I'm 38, almost 39. When I was 15 I was finger-raped on a first date at the drive in. When I got home, Dad saw the hickies, not the bruises on my throat. I was forced to call and "break up" and then sent to work the next day at a Golfers Banquet as punishment. I started drinking that night. Years went by and I did not know I had PTSD. I thought I was losing my mind, often, and wanted to escape from my own brain. I had no idea that angry men and confrontation were triggers. My parents could not figure out what was wrong with me and treated me like I was "emotionally fragile" for no reason. I would have unexplained, frantic freak-outs for years.
Then, my husband and I were in New Orleans when Katrina hit. We were trapped there for days and saw the worst - you can't even imagine. TV could not show it all. To make it short, there were confrontations with angry men that made me feel like I was going to die on the spot. I drank for a month when we got back just so I could close my eyes. I wrote a book and sent money back to help. I needed to do something. I did not go to a counselor at that time. I figured nobody knew what really happened and could not help me. This is much different from being a soldier coming back from war.
I was *dysfunctional*. It affected my work, my marriage, I've had kids since and thankfully they're too young to see how it might seep into my parenting. My brother's (long-standing) fight with me broke the straw and I went to a therapist. She immediately recognized the PTSD and we started EMDR therapy. It did work, but I still need to go back again. We hyper-focussed on specific things that happened in the past, and problems with my brother. But at a new job, aggression from a young man, having to confront it and the aftermath, sent me into a panic. Luckily I was at home when I got the emails. I need to go back for help. I can't live like this. Especially when my boys get older.
A small trigger is helicopters flying overhead. A big trigger is angry men, and another is confrontation, with anybody. Even women now. Deep inside me I know there's a very tough lady who can overcome this. I feel like there's a key that will open this lock.
But knowing has been better than not knowing. When my heart starts pounding, my hands start shaking, and I feel like I'm going to throw up. When I start breathing faster and feel like I'm going to be killed, frantic, pacing, crying or screaming, thinking of any way out of the situation... I know what it is and it will go away. I will be depressed for a few days and then it will lift. I don't want my kids to know about it, or see me like this.
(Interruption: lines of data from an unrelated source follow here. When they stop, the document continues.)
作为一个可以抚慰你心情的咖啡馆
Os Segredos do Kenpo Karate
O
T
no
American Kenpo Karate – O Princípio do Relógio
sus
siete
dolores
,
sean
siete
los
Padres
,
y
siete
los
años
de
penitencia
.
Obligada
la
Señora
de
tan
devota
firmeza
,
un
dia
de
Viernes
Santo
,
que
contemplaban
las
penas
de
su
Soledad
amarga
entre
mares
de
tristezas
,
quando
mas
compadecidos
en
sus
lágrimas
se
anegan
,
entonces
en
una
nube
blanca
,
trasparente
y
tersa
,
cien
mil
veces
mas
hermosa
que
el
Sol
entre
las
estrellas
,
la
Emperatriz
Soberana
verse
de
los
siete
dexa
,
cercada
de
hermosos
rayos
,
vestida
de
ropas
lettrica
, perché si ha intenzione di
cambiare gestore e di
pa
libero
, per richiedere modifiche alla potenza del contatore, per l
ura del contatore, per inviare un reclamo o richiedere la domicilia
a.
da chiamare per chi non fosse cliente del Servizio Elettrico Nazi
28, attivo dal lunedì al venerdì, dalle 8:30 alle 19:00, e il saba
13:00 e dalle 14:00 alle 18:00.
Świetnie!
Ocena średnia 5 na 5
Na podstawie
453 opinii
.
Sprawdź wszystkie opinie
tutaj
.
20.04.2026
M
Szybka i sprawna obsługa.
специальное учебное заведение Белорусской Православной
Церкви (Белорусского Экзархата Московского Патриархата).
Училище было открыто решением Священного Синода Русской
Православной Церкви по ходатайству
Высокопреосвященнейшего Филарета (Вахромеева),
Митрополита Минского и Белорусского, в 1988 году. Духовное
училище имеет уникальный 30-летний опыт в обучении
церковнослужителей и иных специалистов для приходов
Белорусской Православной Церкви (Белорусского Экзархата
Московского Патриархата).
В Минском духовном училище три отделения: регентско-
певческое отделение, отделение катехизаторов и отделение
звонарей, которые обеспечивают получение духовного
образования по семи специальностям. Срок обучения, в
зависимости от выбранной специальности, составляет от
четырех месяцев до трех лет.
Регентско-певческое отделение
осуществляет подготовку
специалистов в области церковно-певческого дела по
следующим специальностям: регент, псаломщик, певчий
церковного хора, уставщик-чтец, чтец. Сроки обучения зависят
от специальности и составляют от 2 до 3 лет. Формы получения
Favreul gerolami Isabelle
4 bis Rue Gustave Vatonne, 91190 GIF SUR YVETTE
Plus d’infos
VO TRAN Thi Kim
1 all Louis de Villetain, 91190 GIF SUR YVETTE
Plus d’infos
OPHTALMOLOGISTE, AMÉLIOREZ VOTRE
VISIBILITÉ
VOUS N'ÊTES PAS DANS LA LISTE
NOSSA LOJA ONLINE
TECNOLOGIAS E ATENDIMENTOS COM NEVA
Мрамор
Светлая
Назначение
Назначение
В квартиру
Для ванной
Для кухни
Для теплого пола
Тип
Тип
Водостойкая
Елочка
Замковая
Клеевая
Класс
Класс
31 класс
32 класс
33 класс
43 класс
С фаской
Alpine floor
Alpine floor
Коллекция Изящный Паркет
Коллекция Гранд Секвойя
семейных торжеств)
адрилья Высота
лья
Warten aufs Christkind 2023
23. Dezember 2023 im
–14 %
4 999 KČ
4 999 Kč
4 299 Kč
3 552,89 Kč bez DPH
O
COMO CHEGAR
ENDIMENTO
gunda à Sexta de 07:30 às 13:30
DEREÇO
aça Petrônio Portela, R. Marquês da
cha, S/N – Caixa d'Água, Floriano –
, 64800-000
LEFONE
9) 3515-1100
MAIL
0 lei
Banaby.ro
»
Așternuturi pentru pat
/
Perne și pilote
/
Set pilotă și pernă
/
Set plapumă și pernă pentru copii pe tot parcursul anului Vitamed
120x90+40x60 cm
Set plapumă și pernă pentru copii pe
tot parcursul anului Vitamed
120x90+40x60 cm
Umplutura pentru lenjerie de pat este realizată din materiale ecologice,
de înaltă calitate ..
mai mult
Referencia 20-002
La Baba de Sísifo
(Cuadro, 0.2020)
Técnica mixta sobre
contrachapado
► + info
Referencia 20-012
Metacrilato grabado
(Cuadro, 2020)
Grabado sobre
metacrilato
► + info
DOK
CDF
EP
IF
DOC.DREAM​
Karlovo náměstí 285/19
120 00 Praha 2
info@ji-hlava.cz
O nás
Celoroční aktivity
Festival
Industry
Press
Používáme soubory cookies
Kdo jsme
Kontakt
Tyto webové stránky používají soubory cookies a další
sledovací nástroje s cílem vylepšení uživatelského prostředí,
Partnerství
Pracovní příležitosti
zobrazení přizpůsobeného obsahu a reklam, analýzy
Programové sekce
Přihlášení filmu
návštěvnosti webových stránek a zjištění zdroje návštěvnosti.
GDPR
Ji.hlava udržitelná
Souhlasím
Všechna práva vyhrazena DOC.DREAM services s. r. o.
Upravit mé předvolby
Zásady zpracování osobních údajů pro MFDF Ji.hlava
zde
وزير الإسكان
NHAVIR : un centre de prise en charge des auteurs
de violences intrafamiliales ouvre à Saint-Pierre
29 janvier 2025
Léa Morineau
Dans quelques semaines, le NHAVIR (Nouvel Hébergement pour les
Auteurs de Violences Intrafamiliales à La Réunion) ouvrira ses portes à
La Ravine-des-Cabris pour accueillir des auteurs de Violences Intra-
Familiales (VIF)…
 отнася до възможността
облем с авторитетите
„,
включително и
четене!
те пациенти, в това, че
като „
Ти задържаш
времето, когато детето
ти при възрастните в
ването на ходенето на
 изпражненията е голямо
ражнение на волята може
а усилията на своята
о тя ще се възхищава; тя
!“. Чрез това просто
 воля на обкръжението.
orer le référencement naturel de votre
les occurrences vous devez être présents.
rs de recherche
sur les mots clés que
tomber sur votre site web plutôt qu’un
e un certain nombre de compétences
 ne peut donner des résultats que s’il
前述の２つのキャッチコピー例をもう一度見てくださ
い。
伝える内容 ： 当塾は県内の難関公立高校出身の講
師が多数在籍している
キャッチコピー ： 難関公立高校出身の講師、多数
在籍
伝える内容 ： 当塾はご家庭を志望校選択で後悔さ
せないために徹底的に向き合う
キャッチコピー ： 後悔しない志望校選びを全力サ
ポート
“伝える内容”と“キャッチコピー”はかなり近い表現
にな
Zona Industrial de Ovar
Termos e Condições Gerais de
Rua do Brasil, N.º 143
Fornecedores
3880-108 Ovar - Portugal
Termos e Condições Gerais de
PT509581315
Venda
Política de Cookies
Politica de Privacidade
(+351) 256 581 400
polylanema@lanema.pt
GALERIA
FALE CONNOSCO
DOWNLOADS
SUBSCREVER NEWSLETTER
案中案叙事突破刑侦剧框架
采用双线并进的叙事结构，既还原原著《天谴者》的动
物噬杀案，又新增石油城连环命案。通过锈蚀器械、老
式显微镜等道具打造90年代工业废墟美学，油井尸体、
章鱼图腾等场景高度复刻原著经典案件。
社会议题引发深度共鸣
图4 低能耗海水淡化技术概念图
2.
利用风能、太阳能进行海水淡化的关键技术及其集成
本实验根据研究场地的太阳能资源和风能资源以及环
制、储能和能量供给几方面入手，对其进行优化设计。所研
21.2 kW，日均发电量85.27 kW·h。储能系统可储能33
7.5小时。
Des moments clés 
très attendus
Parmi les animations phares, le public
I'm tired of dealing with it. I'm angry that it has effected me so deeply and changed so many things in my life without my knowing. I'm frustrated that it took this long to understand what was happening. I feel broken during a time in my life when I should be feeling stable and strong, with the wonderful life and family I have around me.
I want to cry out ENOUGH! I'm DONE being freaked out! I get it, I was scared, moving on now! If I could wash it off with bleach I would. I have looked for mental/emotional peace in so many places, and I know why I never found it. Now I can see the problem and I want to fix it. I can't live like this. People WILL get mad at me and vice versa, that's normal, and I need to get back to functioning. Other than going back to therapy, I don't know what else to do.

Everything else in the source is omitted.